Task prompt: Copy the records below line by line and word for word, from the very first line through the line with "Key Players", omitting each picture.

Provided entries:
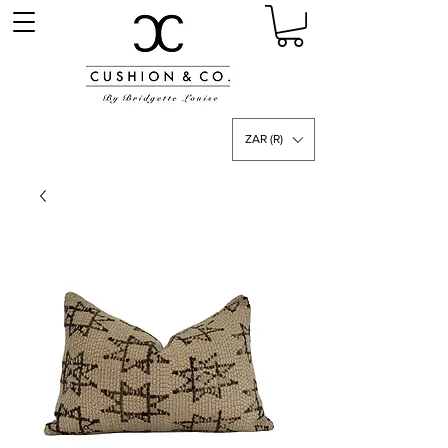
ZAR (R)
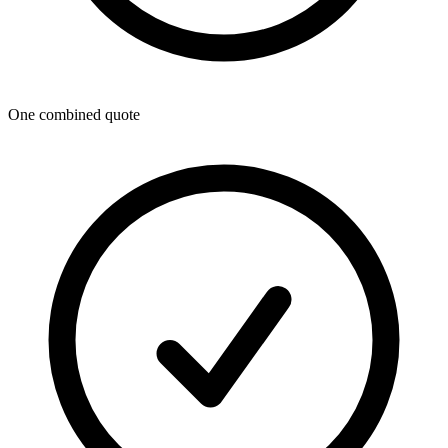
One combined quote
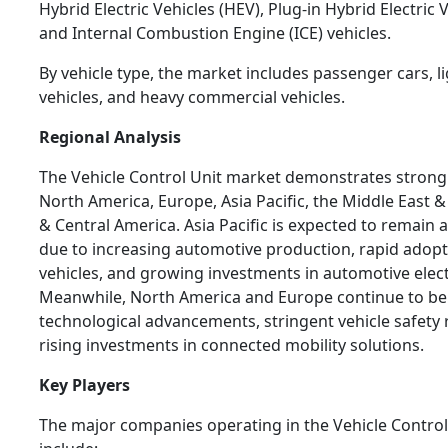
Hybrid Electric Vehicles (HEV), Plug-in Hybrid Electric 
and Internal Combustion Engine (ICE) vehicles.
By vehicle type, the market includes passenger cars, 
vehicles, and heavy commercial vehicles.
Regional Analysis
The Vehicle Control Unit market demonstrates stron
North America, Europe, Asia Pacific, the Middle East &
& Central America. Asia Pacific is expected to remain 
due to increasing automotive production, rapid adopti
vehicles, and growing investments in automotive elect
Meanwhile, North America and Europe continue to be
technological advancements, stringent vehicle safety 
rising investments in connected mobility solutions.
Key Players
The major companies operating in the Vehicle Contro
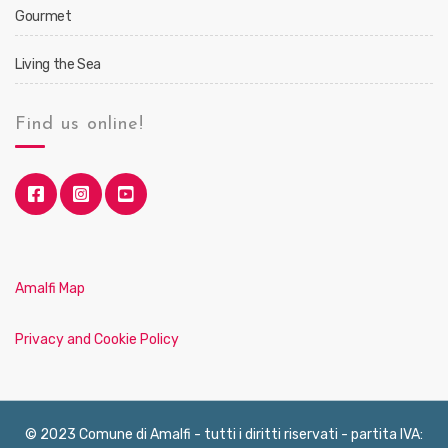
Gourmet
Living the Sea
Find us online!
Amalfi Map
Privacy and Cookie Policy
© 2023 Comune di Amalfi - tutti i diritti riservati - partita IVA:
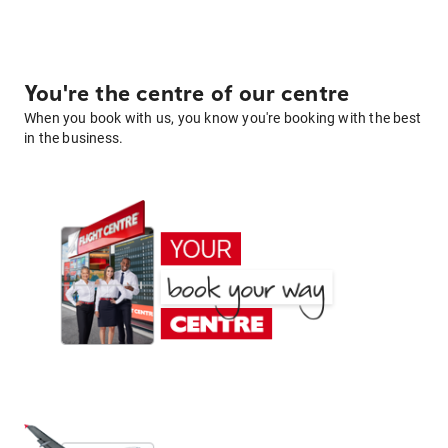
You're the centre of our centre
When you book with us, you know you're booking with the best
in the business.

Result of this task:
ZAR (R)
One combined quote
Hybrid Electric Vehicles (HEV), Plug-in Hybrid Electric 
and Internal Combustion Engine (ICE) vehicles.
By vehicle type, the market includes passenger cars, 
vehicles, and heavy commercial vehicles.
Regional Analysis
The Vehicle Control Unit market demonstrates stron
North America, Europe, Asia Pacific, the Middle East &
& Central America. Asia Pacific is expected to remain 
due to increasing automotive production, rapid adopti
vehicles, and growing investments in automotive elect
Meanwhile, North America and Europe continue to be
technological advancements, stringent vehicle safety 
rising investments in connected mobility solutions.
Key Players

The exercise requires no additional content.